France : Tricastin : Fuites des systèmes de refroidissement et rejets de gaz à effet de serre

Communication minimale pour un problème répandu et récurrent




1er septembre 2023


La centrale nucléaire du Tricastin (Drôme) a annoncé début septembre 2023 que plusieurs "aléas techniques" sur des équipements servant au refroidissement des installations avaient générés des fuites. Sans les caractériser, sans détailler leurs origines ni leurs conséquences. Communication minimale sur des incidents qui sont pourtant significatifs [1] pour l’environnement puisque chacune de ces fuites génère des rejets de puissants gaz à effet de serre.


Crédit photo : André Paris

Les liquides de refroidissement sont très prisés dans les centrales nucléaires. Ils permettent de refroidir l’air (climatisation) et les équipements qui chauffent en fonctionnant (groupe-froid). Sans ce refroidissement, les températures deviendraient insupportables pour le personnel et pour les matériels. Mais ces fluides frigorigènes sont aussi des produits qui, par leur composition chimique, participent activement au réchauffement climatique. De la famille des hydrofluorocarbures (HFC), sous forme liquide lorsqu’ils sont sous pression, ils passent à l’état gazeux dès qu’ils sont à l’air libre (du fait de n’être plus sous pression). Donc lorsqu’il y a une fuite de liquide de refroidissement il y a des rejets dans l’atmosphère de gaz à effet de serre. Et ces gaz ont un pouvoir de réchauffement global (PRG) des milliers de fois plus puissant que le CO2 ou que le méthane (CH4).

Par exemple, 1 kilo de liquide de refroidissement de type R134A a le même effet en terme de réchauffement sur 20 ans que 3700 kilos de CO2  [2]. Quand EDF constate une fuite de 1 kg de liquide de refroidissement de type R125, c’est l’équivalent d’un rejet de plus de 6000 kilos de CO2 dans l’atmosphère.
Qui plus est, une fois dans l’air, ces substances ont une durée de vie qui se comptent en dizaines d’années. Elles vont donc s’accumuler au fil des ans, sans que leur effet de réchauffement ne diminue rapidement. Par exemple, il faut plus de 28 ans pour que le pouvoir de réchauffement global du R125 diminue de moitié (demi-vie de 28.2 ans  [3] ) ; et encore 28 années de plus pour que son activité diminuée de moitié soit de nouveau divisée par 2, etc. De part leur décroissance lente, leur fort pouvoir de réchauffement et leur accumulation au fil du temps, ces fuites ont donc un réel impact environnemental.

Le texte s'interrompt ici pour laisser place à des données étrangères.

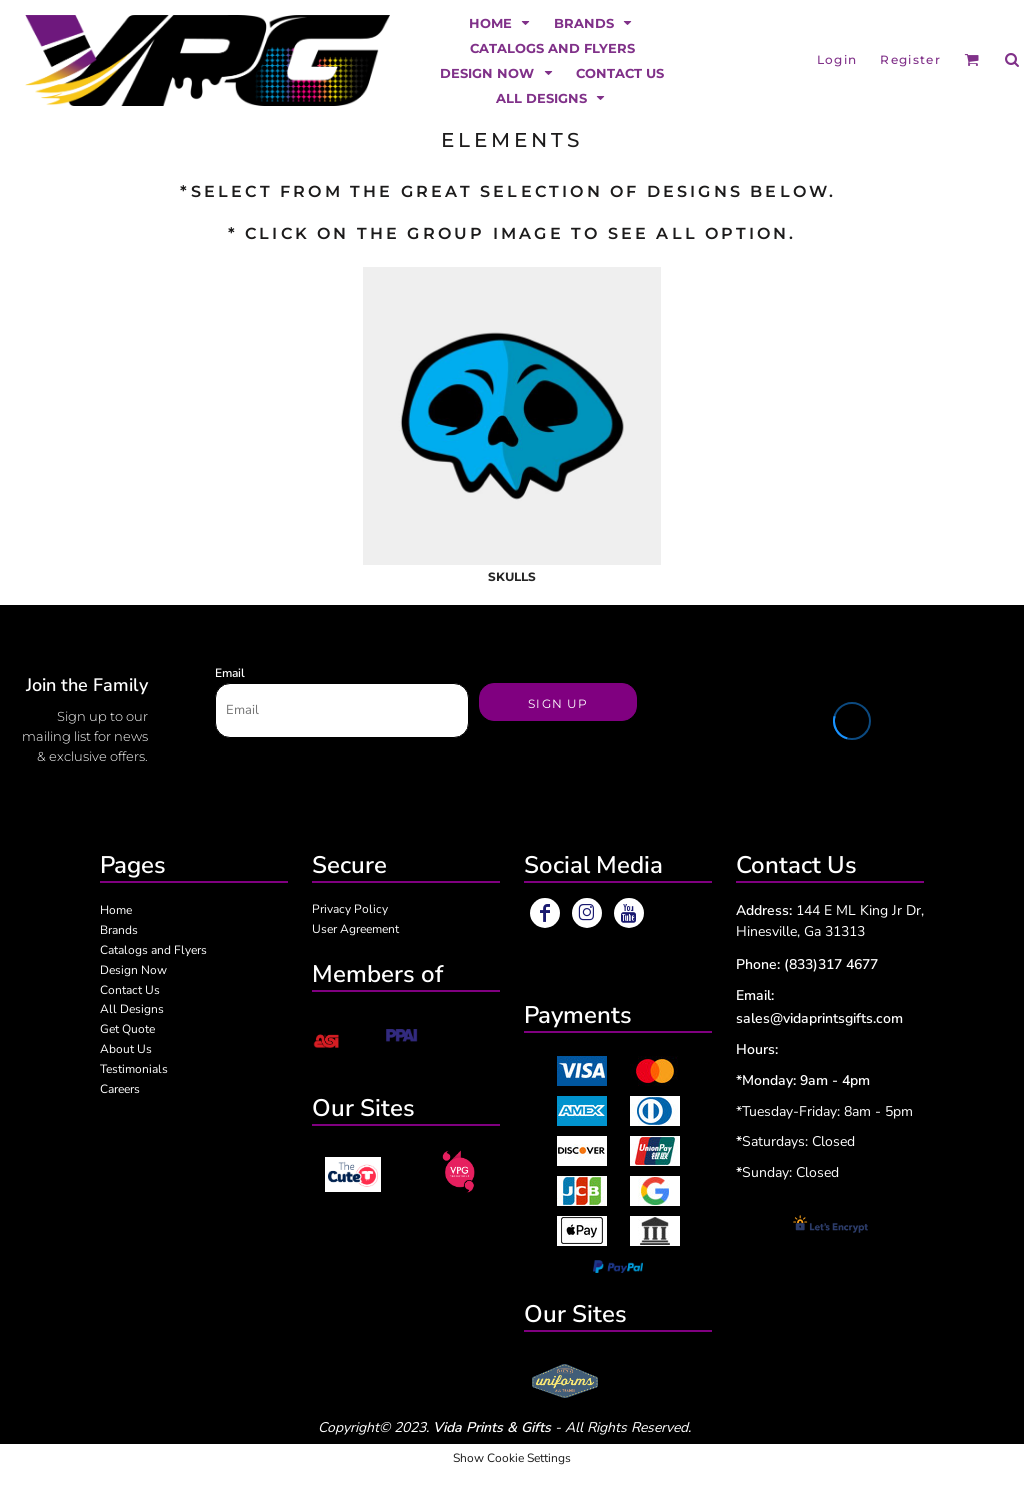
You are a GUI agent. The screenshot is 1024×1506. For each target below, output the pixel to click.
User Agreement (355, 929)
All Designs (132, 1009)
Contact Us (130, 990)
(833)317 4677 (831, 964)
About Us (126, 1049)
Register (910, 59)
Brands (119, 930)
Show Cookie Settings (512, 1458)
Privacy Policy (350, 909)
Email (230, 673)
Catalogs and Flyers (153, 950)
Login (837, 59)
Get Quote (127, 1029)
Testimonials (134, 1069)
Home (116, 910)
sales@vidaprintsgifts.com (819, 1018)
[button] (501, 22)
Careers (120, 1089)
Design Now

Ces fuites de fluides frigorigènes sont bien connues des industriels. La centrale nucléaire du Tricastin est - d’après notre suivi des déclarations d’évènements significatifs communiqués par EDF - la 6ème centrale nucléaire depuis 2023 à dépasser le seuil annuel fixé à 100 kilos. [4]
Il y a d’abord eu Dampierre (Centre - Val de Loire), qui dès la mi-février a déclaré que suite à une fuite de près de 67 kilos, elle avait dépassé les 100 kilos de rejets. Puis en avril, le réacteur EPR de Flamanville (Normandie) : il manquait pas moins de 250 kilos de liquide de refroidissement dans le système de production d’eau froide. Comme quoi un réacteur nucléaire n’a pas besoin d’être en service pour être polluant. Puis ce fut la centrale de Paluel (Normandie) qui a découvert le 9 juin qu’il manquait 40 kilos de liquide réfrigérant dans un de ses équipements, faisant ainsi dépasser la barre des 100 à son cumul annuel de fuites. Le site côtier détenait le record de ces fuites l’année passée, ayant laissé s’évaporer plus de 1000 kilos de HFC dans la nature... Fin juin, c’était la centrale nucléaire de Golfech (Occitanie) qui déclarait une fuite de plus de 72 kilos, dépassant aussi le quota réglementaire annuel. Puis en août la centrale du Bugey (Ain) annonçait avoir découvert unefuite de 60 kilos, portant à plus de 133 kilos. Et en septembre, la centrale du Tricastin déclarait qu’une fuite de 4 kilos, identifiée en juillet, lui faisait dépasser les 100 kilos de liquide de refroidissement évaporés dans la nature.
En 2022, c’était pas moins de 9 centrales nucléaires qui avaient dépassé les 100 kilos de fuite de HFC (Blayais, Paluel, Golfech, Belleville, Bugey, Tricastin, Civaux, Chooz et Flamanville). Bon nombre d’entre-elles dépassaient déjà le seuil réglementaire en 2021.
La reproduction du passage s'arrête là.